In the 1930s, German medicine was not an abhorrent aberration but instead the peak of science. Physicians from all over the world came to Germany to study at its famous medical institutes. Highly trained German physicians, in order to advance their careers, joined the Nazi party in disproportionate numbers: 50 percent of physicians were Nazis, compared with around 15 percent of the general population; and 7 percent were in the infamous Schutzstaffel (SS), compared with 1 percent of all German citizens. The most ideological physicians then implemented Social Darwinist ideas, while the physician community did not raise its voice in condemnation. In the program nicknamed T4, a group of psychiatrists selected 70,000 Germans deemed “incurably ill” from hospitals across the country to be systematically murdered. Psychiatrists participated by staying silent and writing the transfer orders, knowing that no one ever came back. Nazi mass murder thus began with physicians.

It continued from there. The Nazi physicians then used their expertise to scale up to the mass murder of Jews and other unwanted populations. They and their support staff and nurses dispersed across Eastern Europe to set up gas chambers in the extermination camps. While there, the physicians used “valueless” humans to conduct cruel experiments, where often all the participants died. In the case of Dr. Mengele’s research at Auschwitz, a pathologist dissected the murdered corpses and sent samples of brains, hearts, eyes, and other body parts to the Kaiser Wilhelm Institute of Anthropology, Human Heredity, and Eugenics, to use science to prove Aryan racial superiority. Finally, it was a physician at Auschwitz who decided who should go to the work camp and who should be gassed immediately, as if the mass murder of a population were a medical decision.

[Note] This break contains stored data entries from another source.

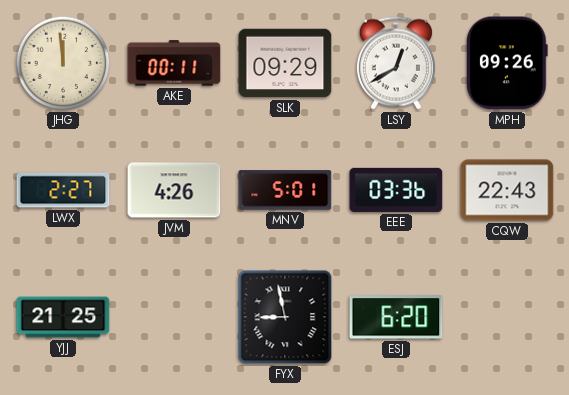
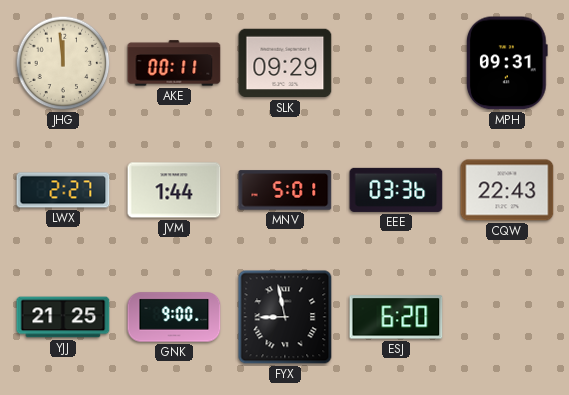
LSY: 12:40 -> none
MPH: 09:26 -> 09:31
JVM: 4:26 -> 1:44
GNK: none -> 9:00
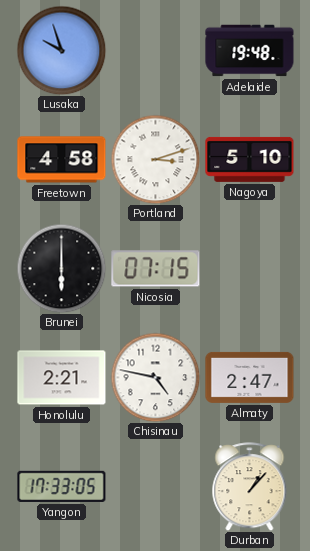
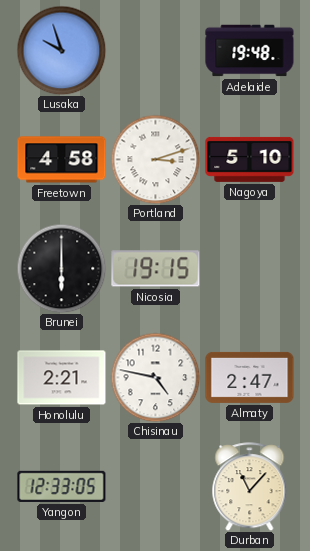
Nicosia: 07:15 -> 19:15
Yangon: 17:33 -> 12:33
Durban: 1:07 -> 11:07
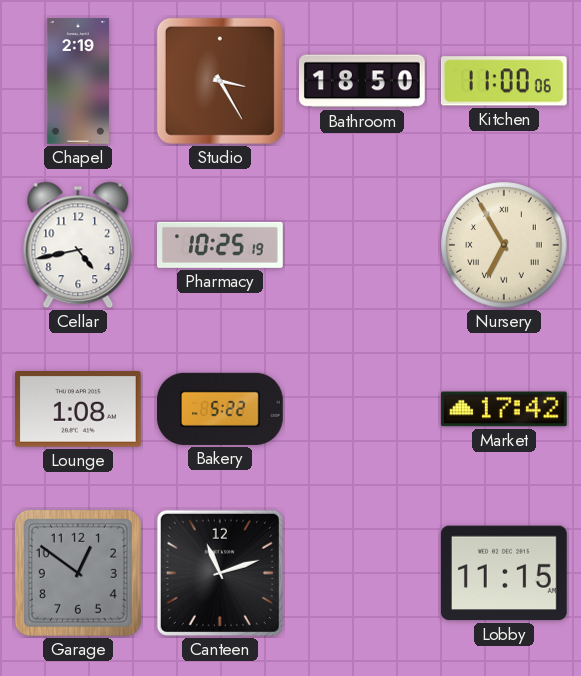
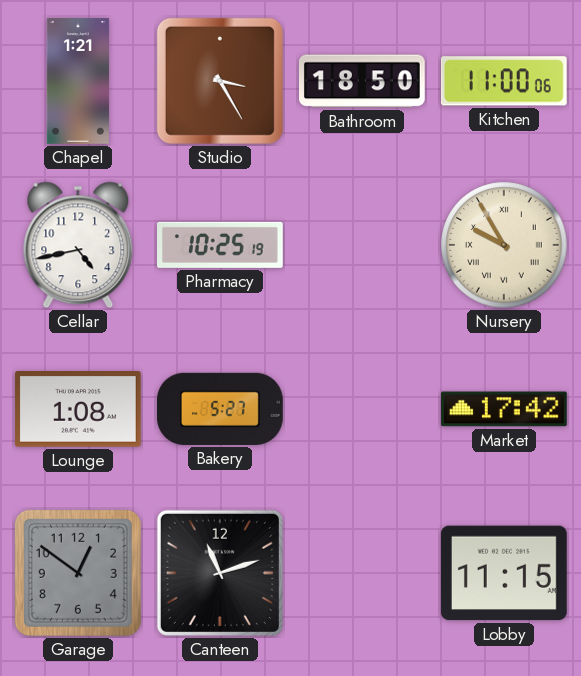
Chapel: 2:19 -> 1:21
Nursery: 6:55 -> 9:55
Bakery: 5:22 -> 5:27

The actions of these Nazi physicians represent what scientifically trained doctors can do when our power to influence life and death loses its moral compass. Yet their crimes represent an integral period in the course of modern medicine. In reaction to their deeds and to safeguard our patients, physicians developed Institutional Review Boards to ensure ethical research and espoused individual patient autonomy as an utmost ethical concern. However, systematic devaluation of human life continues. Put simply, we value some lives more highly than others. Consider how we accept as legitimate the refusal to see patients simply because they do not have the proper insurance, or how we reimburse mental health care at lower rates. Or consider the devaluation of those living with opioid addiction— Rob Schaaf, MD, a Missouri state senator and family physician, shared this opinion after voting down a prescription drug monitoring system: “If [opioid addicts]overdose and kill themselves, it just removes them from the gene pool.”

In response to the everyday ways in which we devalue others I have devised a question that I hope will continually calibrate my moral compass. When interacting with difficult or marginalized patients, I will ask myself, “Am I treating this patient as less human than others?” If so, then I need to consciously focus on changing my thoughts and actions so as to respect the rights of all of us to be treated equally and without discrimination. This question, I believe, will help rid us of the bit of Nazism and Social Darwinism residing in all of us.